Si le hubiesen preguntado a Missy lo que quería decir con aquellas palabras «todo lo que ha pasado», no habría podido alegar nada preciso. Tenía, sin embargo, una impresión absolutamente clara de las esperanzas despertadas en ella por Nejludov y casi una promesa de casamiento.

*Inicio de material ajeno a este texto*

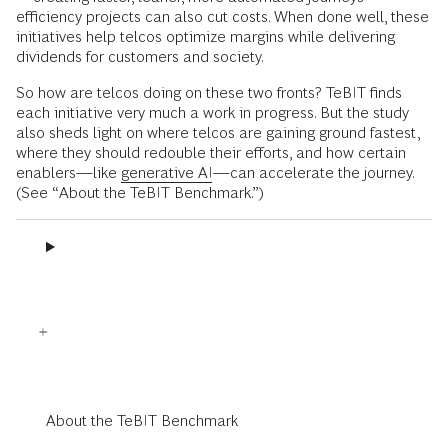
efficiency projects can also cut costs. When done well, these
initiatives help telcos optimize margins while delivering
dividends for customers and society.
So how are telcos doing on these two fronts? TeBIT finds
each initiative very much a work in progress. But the study
also sheds light on where telcos are gaining ground fastest,
where they should redouble their efforts, and how certain
enablers—like
generative AI
—can accelerate the journey.
(See “About the TeBIT Benchmark.”)
About the TeBIT Benchmark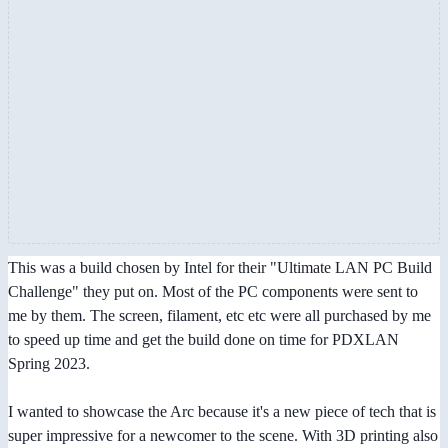
This was a build chosen by Intel for their "Ultimate LAN PC Build
Challenge" they put on. Most of the PC components were sent to
me by them. The screen, filament, etc etc were all purchased by me
to speed up time and get the build done on time for PDXLAN
Spring 2023.
I wanted to showcase the Arc because it's a new piece of tech that is
super impressive for a newcomer to the scene. With 3D printing also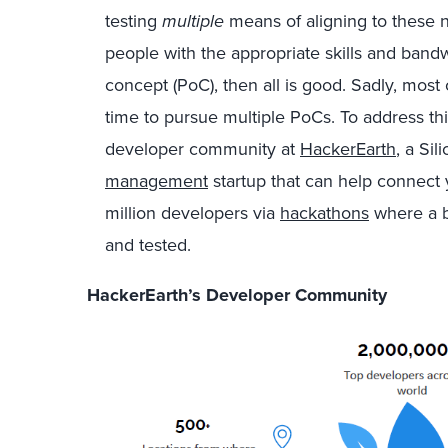
testing
multiple
means of aligning to these 
people with the appropriate skills and bandw
concept (PoC), then all is good. Sadly, mos
time to pursue multiple PoCs. To address th
developer community at
HackerEarth
, a Si
management
startup that can help connect
million developers via
hackathons
where a b
and tested.
HackerEarth’s Developer Community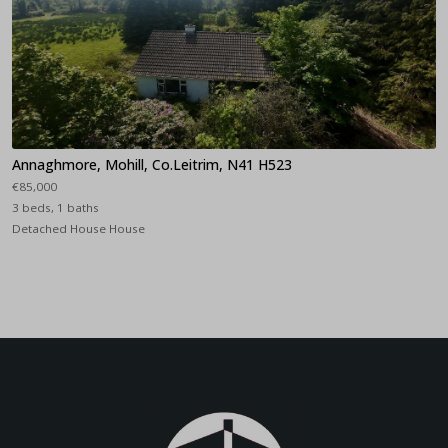
Annaghmore, Mohill, Co.Leitrim, N41 H523
€85,000
3 beds, 1 baths
Detached House House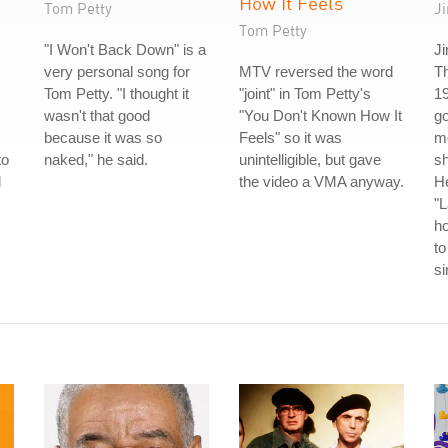
How It Feels
Tom Petty
J
Tom Petty
"I Won't Back Down" is a
Ji
very personal song for
MTV reversed the word
T
Tom Petty. "I thought it
"joint" in Tom Petty's
19
wasn't that good
"You Don't Known How It
go
because it was so
Feels" so it was
m
to
naked," he said.
unintelligible, but gave
s
l
the video a VMA anyway.
He
"L
h
to
s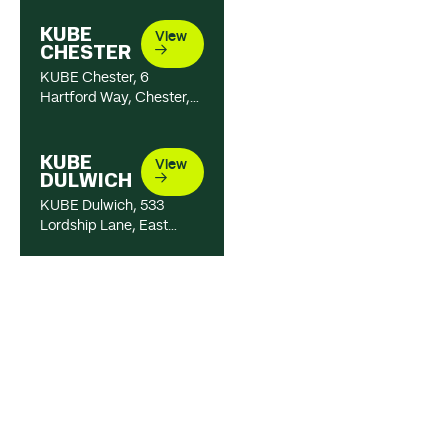
KUBE
View
CHESTER
KUBE Chester, 6
Hartford Way, Chester,
CH1 4NT, United
Kingdom
01244 820 333
KUBE
View
DULWICH
KUBE Dulwich, 533
Lordship Lane, East
Dulwich, London, SE22
8LA, United Kingdom
020 333 62726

Desde luego, ninguna palabra precisa los había ligado, pero miradas, sonrisas, alusiones y silencios bastaban, a juicio de ella, para que lo considerase como si le perteneciese. Por eso el pensamiento de perderlo le resultaban tan penoso.

XXVIII

Vergüenza y disgusto, disgusto y vergüenza!», pensaba Nejludov, volviendo a pie a su casa por un camino recorrido a menudo. La penosa impresión nacida en el de su conversación con Missy no se disipaba. Se sentía «formalmente» al abrigo de los reproches de la joven, en cuanto se trataba de declaración que hubiera podido comprometerlo; y sin embargo, no estaba menos ligado a ella. Lo comprendía, y con todas las fuerzas de su ser comprendía también la imposibilidad de casarse con ella.

¡Vergüenza y disgusto, disgusto y vergüenza!», se repetía ante el pensamiento no sólo de sus relaciones con Missy, sino de todo lo que lo rodeaba. «¡Todo es disgusto y vergüenza!», repitió, subiendo la escalinata de su casa.

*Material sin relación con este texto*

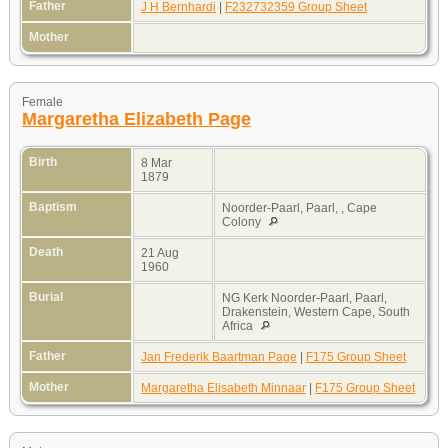
Father
J H Bernhardi
|
F232732359 Group Sheet
Mother
Female
Margaretha Elizabeth Page
Birth
8 Mar
1879
Baptism
Noorder-Paarl, Paarl, , Cape
Colony
Death
21 Aug
1960
Burial
NG Kerk Noorder-Paarl, Paarl,
Drakenstein, Western Cape, South
Africa
Father
Jan Frederik Baartman Page
|
F175 Group Sheet
Mother
Margaretha Elisabeth Minnaar
|
F175 Group Sheet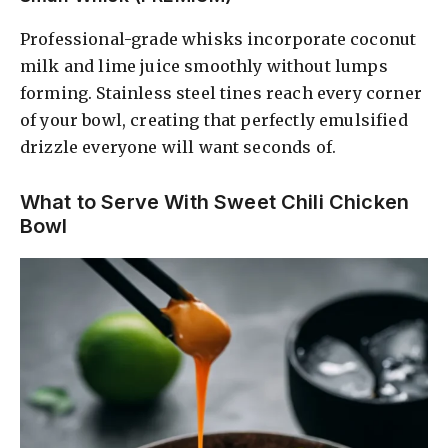
Professional-grade whisks incorporate coconut
milk and lime juice smoothly without lumps
forming. Stainless steel tines reach every corner
of your bowl, creating that perfectly emulsified
drizzle everyone will want seconds of.
What to Serve With Sweet Chili Chicken
Bowl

-No cenaré -le dijo a su criado Kornei, quien lo esperaba en el comedor dispuesto a servirle-. Puede usted retirarse.

-A sus órdenes -respondió el criado, que, en lugar de marcharse, quitó la mesa.

Nejludov no pudo abstenerse de creer que el otro obraba así para contrariarlo. Miraba a Kornei con malhumor; habría querido que todo el mundo lo dejase en paz, y todo el mundo se ponía de acuerdo para llevarle la contraria.

Cuando Kornei salió, Nejludov se acercó al samovar para prepararse su té; pero oyó en la antecámara los pasos de Agrafena Petrovna, y, para no verla, salió precipitadamente y pasó al salón, cuya puerta cerró tras él. Tres meses antes, su madre había muerto en aquel salón. Dos lámparas de reflectores lo alumbraban, iluminando los dos grandes retratos del padre y de la madre de Nejludov colgados en la pared. Y éste se acordó de sus últimas relaciones con su madre. Falsas también, y, también allí, vergüenza y disgusto. Se acordaba de que en los últimos tiempos de la enfermedad de su madre había deseado positivamente su muerte. Era, había pensado entonces, para que se librase de sus sufrimientos; hoy comprendía que la había deseado para librarse él mismo de la vista de sus sufrimientos.